Obama's reverse pivot has much to do with perceptions of America's waning influence and the prospect that other powers will step in to fill the void. Any true Middle Eastern alteration, especially if achieved by Islamists moderate or extreme, would threaten an international order increasingly controlled by a global, as opposed to a western, elite. That elite includes the Middle East's own aristocracy.
Saudi Arabia, for example, a country infuriated by Obama's apparent embracement of the Arab Spring and Brotherhood, pledged $12 billion in aid to Egypt along with Dubai to support the Morsi coup. Then on August 8, as pressure for the suspension of US, EU aid intensified, Prince Bandar bin Sultan, head of Saudi intelligence and close confidante of the Bush family, appeared in Russia for direct talks with Vladimir Putin.
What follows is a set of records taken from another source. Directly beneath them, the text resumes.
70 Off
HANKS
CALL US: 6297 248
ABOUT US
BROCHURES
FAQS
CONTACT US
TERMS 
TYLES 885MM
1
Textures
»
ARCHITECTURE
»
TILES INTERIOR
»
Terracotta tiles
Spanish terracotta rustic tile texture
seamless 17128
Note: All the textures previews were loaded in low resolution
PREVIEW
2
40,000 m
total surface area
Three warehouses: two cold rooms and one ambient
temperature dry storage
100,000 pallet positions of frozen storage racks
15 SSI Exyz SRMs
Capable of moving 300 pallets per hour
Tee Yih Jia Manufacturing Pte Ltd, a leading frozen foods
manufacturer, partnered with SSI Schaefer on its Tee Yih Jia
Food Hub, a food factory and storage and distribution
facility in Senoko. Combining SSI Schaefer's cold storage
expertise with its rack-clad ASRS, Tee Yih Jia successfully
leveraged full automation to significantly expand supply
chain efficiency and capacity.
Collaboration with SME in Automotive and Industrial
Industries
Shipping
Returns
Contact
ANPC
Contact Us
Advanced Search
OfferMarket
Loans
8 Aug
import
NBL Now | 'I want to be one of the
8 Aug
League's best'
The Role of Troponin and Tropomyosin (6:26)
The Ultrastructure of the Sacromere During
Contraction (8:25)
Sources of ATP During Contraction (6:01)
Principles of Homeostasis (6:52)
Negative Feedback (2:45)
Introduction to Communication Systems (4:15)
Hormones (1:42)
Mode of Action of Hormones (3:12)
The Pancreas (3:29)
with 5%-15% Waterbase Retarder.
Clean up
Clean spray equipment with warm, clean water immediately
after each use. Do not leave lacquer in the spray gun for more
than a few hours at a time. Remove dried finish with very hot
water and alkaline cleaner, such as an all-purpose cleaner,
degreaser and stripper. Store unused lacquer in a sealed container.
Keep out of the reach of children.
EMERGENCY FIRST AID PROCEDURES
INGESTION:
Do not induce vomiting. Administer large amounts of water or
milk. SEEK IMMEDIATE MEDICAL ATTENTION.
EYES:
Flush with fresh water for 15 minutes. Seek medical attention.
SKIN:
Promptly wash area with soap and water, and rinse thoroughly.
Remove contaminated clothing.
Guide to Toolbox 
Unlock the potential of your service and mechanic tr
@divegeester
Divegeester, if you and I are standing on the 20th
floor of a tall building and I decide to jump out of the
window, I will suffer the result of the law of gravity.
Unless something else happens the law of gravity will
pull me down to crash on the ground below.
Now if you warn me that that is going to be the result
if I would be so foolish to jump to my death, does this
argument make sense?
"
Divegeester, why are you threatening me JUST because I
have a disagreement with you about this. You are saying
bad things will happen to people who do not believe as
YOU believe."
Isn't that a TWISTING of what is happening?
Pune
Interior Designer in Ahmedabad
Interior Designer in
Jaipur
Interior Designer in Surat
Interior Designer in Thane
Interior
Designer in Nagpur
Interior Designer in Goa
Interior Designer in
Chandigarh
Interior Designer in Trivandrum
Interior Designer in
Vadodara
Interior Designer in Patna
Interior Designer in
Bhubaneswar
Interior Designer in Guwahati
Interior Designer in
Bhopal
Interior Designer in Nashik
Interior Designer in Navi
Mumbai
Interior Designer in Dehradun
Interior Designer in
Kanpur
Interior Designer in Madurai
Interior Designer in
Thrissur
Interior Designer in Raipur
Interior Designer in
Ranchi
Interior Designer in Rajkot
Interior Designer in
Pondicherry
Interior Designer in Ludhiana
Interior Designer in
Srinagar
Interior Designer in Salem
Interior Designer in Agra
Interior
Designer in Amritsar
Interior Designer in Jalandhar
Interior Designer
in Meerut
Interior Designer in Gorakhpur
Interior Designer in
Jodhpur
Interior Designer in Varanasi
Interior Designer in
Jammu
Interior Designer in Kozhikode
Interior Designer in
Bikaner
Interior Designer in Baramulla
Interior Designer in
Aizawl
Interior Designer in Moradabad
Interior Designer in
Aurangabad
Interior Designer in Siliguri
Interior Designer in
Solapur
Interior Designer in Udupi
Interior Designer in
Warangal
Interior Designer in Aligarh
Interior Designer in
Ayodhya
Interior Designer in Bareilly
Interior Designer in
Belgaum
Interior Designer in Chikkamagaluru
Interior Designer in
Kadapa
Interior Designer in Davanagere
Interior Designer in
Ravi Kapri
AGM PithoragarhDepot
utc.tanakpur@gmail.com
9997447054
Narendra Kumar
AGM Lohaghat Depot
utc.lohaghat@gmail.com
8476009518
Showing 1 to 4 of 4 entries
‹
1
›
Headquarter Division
He was no doubt there to discuss Putin's support for Syrian dictator Bashar al-Assad, the Gulf Cooperation Council's push for a New Middle East modeled on preserving authoritarianism, and potential future inroads for Russian military sales in the event the West pursued a course consistent with human rights. On August 9, Saudi King Abdullah donated $100 million for a US counterterrorism center as Egyptian rhetoric portraying all Islamists as terrorists paved the way for coming massacres. Such emboldened diplomacy led Egypt's military to state on August 18 that its relationship with the US and other western governments was "under review." In a sense, these gestures held the West hostage and forced them to consider the prospects for a returning power struggle along Cold War lines.
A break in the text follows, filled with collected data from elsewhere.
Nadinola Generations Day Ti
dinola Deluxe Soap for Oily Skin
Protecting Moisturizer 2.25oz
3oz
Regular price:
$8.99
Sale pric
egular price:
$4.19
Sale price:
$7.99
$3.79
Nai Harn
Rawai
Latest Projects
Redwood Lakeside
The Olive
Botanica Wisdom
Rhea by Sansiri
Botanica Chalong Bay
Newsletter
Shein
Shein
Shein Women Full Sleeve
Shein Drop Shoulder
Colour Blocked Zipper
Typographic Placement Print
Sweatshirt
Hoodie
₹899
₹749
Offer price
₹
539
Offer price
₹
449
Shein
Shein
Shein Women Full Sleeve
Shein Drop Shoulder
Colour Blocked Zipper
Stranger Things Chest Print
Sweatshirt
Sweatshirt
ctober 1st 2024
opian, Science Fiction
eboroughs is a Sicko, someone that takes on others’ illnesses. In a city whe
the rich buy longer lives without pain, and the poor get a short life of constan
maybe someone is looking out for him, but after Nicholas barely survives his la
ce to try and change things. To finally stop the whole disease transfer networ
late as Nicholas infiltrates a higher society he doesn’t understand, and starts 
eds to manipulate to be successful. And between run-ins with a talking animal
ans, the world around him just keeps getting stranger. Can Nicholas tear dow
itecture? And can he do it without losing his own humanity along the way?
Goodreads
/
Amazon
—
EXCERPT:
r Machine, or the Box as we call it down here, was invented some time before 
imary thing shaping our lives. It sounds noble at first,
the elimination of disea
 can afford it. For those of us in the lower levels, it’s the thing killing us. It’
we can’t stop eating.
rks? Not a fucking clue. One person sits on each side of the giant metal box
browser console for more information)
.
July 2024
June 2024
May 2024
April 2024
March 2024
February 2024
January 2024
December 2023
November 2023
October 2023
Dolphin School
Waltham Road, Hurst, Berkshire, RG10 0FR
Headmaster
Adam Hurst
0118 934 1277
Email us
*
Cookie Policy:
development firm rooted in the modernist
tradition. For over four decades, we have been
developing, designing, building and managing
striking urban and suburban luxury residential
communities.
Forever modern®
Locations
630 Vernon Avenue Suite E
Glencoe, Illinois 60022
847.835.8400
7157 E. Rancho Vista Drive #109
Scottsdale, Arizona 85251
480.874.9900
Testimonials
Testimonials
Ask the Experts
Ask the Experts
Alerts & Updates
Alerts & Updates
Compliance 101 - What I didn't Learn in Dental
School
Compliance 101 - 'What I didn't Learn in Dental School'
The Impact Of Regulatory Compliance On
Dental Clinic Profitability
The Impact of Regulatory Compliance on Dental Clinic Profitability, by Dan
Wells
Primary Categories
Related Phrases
Russia would gladly replace Western arms sales in the region and any discussion of a New Middle East, along with the aid, infrastructure investment, and loans that would accompany it, represents a potential threat to American dominance. Any offloading of the more than one trillion in petrodollar reserves held by Arab sovereign-wealth funds could collapse America's economic imperium. If supported by Russia, in allegiance with Brazil, China, India, or South Africa, an alternative international monetary order could form. OPEC nations could dismember that present order tomorrow by simply removing oil's pricing in US dollar terms. No doubt the realists that hold the actual reign of US power were properly alarmed. Consequently, it is little wonder America accepted the Saudi-induced coup and little wonder Obama no longer wants to "lead from behind" in the Middle East. The ultimate reverberations have already induced alternative solutions in Syria (Assad 'must not go now') and in negotiations with Iran, both allies of Russia.
These international connections highlight the reality that the Egyptian military's putsch represents a neo-fascist trend in international relations, marked by a merger between state and corporate power that relegates government so it serves the needs of an interconnected global elite. That growing movement, typically clothed in the rhetoric of democracy, represents the most serious challenge to the balance democratic nation states inherently offer against transnational powers. Today, from the US in the West to China in the East, national policies are increasingly dictated by globally-minded influences, from multinational corporations, a military-industrial complex, international financial institutions, and other institutions that serve the primary interests (namely immediate profit) of upper-tiered income earners around the world. Under these conditions, the politics of democracy becomes a mere shadow cast on populations by the "interest" of elites. If viewed from this radical perspective, these influences become evident in the Egyptian coup.
The Egyptian Army, with an annual budget of $4 billion, represents the fourteenth largest army in the world. Because the military's influence, in conjunction with the state bureaucracy, extends to every sector of society it is home to some of the most lucrative international contracts. Whether by way of interest rates paid on Egyptian bonds, the sale of weaponry, foreign direct investment, or the import of subsidized American food, Egypt serves as a major stimulus for transnational capitalists. Saudi Arabia, a country General Sissi also served in thoroughly, is exemplar. Saudis not only send all their petrodollars back to Wall Street and the City of London for investment, but they have signed record-breaking arms contracts over recent years.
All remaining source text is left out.